In news that's unlikely to surprise anyone hereabouts, we learn today that Ofcom won't be pursuing the BBC over Emily Maitlis's infamous Dominic Cummings monologue on Newsnight.
An Ofcom spoke says:
We consider the programme's opening monologue could be perceived as Ms Maitlis's personal view on a matter of major political controversy.
But, having assessed the programme as a whole, we also found that a range of different viewpoints were given appropriate weight, including those of the UK government.
Given this, and taking into account the BBC's acceptance under its own complaints processes that it fell short of its editorial guidelines, we won't be taking further action.
We have, however, reminded the BBC that when preparing programme introductions in news programmes, to capture viewers' attention - particularly in matters of major political controversy - presenters should ensure that they do not inadvertently give the impression of setting out personal opinions or views.

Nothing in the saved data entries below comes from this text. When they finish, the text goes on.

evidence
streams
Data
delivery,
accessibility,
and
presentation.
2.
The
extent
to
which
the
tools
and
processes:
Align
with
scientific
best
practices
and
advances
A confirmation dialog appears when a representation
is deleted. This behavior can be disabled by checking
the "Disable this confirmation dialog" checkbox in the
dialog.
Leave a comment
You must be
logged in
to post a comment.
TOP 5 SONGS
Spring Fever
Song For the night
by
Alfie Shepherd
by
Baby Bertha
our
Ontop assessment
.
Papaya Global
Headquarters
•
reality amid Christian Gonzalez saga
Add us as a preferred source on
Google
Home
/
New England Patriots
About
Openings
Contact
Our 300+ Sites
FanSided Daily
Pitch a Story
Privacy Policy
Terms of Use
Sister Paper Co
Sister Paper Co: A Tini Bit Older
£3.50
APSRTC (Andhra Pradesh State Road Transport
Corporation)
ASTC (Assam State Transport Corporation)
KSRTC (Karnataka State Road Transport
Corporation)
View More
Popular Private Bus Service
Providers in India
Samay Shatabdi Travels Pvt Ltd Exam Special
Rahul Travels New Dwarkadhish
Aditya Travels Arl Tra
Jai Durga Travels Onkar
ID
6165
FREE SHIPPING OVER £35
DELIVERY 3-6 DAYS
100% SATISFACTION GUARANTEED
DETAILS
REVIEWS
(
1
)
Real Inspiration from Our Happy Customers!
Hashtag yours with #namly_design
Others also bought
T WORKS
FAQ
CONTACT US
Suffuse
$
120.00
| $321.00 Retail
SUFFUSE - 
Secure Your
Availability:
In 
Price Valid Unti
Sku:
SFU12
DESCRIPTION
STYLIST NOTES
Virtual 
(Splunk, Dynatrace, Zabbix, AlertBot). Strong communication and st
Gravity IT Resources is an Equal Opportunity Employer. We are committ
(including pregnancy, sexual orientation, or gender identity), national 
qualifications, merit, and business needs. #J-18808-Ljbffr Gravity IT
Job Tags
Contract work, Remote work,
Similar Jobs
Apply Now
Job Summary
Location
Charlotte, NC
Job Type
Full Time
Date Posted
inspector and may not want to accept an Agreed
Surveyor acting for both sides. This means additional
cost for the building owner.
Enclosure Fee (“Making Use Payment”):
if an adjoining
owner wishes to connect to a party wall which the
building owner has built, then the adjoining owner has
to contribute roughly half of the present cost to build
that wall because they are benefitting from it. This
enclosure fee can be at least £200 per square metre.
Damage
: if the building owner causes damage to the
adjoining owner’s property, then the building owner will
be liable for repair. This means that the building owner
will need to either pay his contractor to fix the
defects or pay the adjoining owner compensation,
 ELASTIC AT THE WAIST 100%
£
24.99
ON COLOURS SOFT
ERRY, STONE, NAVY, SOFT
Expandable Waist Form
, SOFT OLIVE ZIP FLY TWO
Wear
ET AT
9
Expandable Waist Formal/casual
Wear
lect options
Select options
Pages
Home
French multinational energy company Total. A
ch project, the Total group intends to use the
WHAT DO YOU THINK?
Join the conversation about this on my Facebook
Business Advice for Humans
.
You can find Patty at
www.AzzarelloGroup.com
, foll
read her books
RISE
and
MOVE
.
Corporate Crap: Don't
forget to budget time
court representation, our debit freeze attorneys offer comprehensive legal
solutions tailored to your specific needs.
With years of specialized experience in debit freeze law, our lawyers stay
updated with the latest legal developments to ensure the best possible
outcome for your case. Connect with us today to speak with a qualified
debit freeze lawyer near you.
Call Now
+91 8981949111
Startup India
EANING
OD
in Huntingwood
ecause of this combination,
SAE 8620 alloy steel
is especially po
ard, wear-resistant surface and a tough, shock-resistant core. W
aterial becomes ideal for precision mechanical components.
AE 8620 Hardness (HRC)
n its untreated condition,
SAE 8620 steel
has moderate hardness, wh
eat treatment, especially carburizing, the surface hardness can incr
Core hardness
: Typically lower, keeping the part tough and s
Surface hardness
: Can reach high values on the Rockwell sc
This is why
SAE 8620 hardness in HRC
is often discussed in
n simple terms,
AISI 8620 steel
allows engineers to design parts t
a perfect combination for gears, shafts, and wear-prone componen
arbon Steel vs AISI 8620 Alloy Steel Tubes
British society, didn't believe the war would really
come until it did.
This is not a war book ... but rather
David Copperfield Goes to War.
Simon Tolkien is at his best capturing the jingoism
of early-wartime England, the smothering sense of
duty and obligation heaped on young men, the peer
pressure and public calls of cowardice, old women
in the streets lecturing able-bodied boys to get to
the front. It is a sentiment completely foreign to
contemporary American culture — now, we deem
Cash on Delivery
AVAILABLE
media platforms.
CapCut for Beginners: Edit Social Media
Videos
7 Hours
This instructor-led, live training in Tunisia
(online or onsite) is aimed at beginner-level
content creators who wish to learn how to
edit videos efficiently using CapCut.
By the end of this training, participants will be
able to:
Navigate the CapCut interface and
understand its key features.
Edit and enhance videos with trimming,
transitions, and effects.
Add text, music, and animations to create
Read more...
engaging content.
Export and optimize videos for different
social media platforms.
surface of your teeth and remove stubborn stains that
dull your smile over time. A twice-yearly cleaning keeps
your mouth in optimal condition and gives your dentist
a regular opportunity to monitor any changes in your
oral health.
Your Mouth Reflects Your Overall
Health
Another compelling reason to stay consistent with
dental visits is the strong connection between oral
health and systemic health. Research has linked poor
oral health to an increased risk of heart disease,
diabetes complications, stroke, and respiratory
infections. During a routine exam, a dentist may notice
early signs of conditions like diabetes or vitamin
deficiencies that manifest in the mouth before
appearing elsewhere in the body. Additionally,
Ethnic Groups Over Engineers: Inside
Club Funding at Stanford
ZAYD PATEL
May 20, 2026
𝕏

It's the gentlest of raps on the knuckles.
Ofcom is famously staffed with ex-BBC people. The language of that is pure BBC.
It "could be perceived" as Ms Maitlis's personal view? Presenters should ensure that they do not "inadvertently give the impression" of setting out personal opinions or views?
Whether or not it was solely Emily Maitlis's personal view, or the Newsnight team's point of view, it's absurd to claim that it wasn't a contentious point of view.
And there was nothing "inadvertent" about it. It was meant.